Activity: Without the pictures, set down everything in the listing exactly.

Input records:

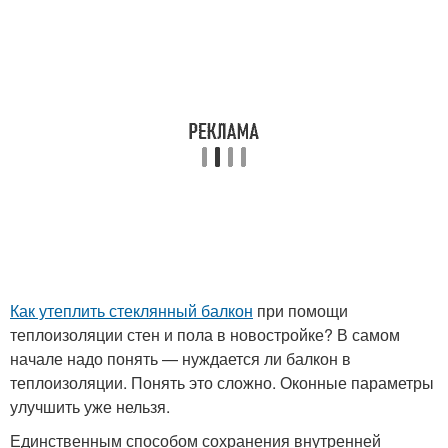
Как утеплить стеклянный балкон
при помощи
теплоизоляции стен и пола в новостройке? В самом
начале надо понять — нуждается ли балкон в
теплоизоляции. Понять это сложно. Оконные параметры
улучшить уже нельзя.
Единственным способом сохранения внутренней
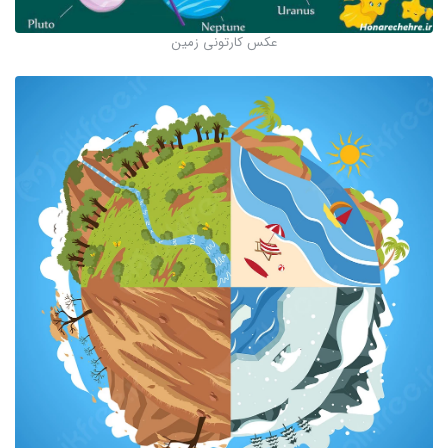
عکس کارتونی زمین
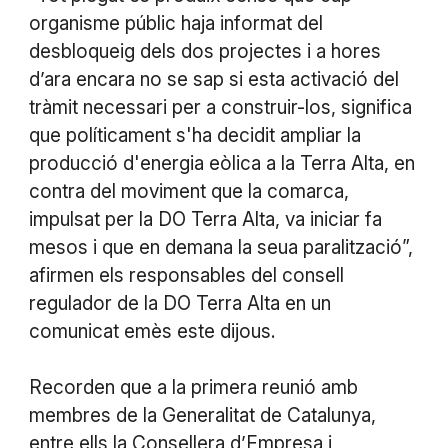
organisme públic haja informat del
desbloqueig dels dos projectes i a hores
d’ara encara no se sap si esta activació del
tràmit necessari per a construir-los, significa
que políticament s'ha decidit ampliar la
producció d'energia eòlica a la Terra Alta, en
contra del moviment que la comarca,
impulsat per la DO Terra Alta, va iniciar fa
mesos i que en demana la seua paralització”,
afirmen els responsables del consell
regulador de la DO Terra Alta en un
comunicat emès este dijous.
Recorden que a la primera reunió amb
membres de la Generalitat de Catalunya,
entre ells la Consellera d’Empresa i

Worked solution:
Как утеплить стеклянный балкон
при помощи
теплоизоляции стен и пола в новостройке? В самом
начале надо понять — нуждается ли балкон в
теплоизоляции. Понять это сложно. Оконные параметры
улучшить уже нельзя.
Единственным способом сохранения внутренней
عکس کارتونی زمین
organisme públic haja informat del
desbloqueig dels dos projectes i a hores
d’ara encara no se sap si esta activació del
tràmit necessari per a construir-los, significa
que políticament s'ha decidit ampliar la
producció d'energia eòlica a la Terra Alta, en
contra del moviment que la comarca,
impulsat per la DO Terra Alta, va iniciar fa
mesos i que en demana la seua paralització”,
afirmen els responsables del consell
regulador de la DO Terra Alta en un
comunicat emès este dijous.
Recorden que a la primera reunió amb
membres de la Generalitat de Catalunya,
entre ells la Consellera d’Empresa i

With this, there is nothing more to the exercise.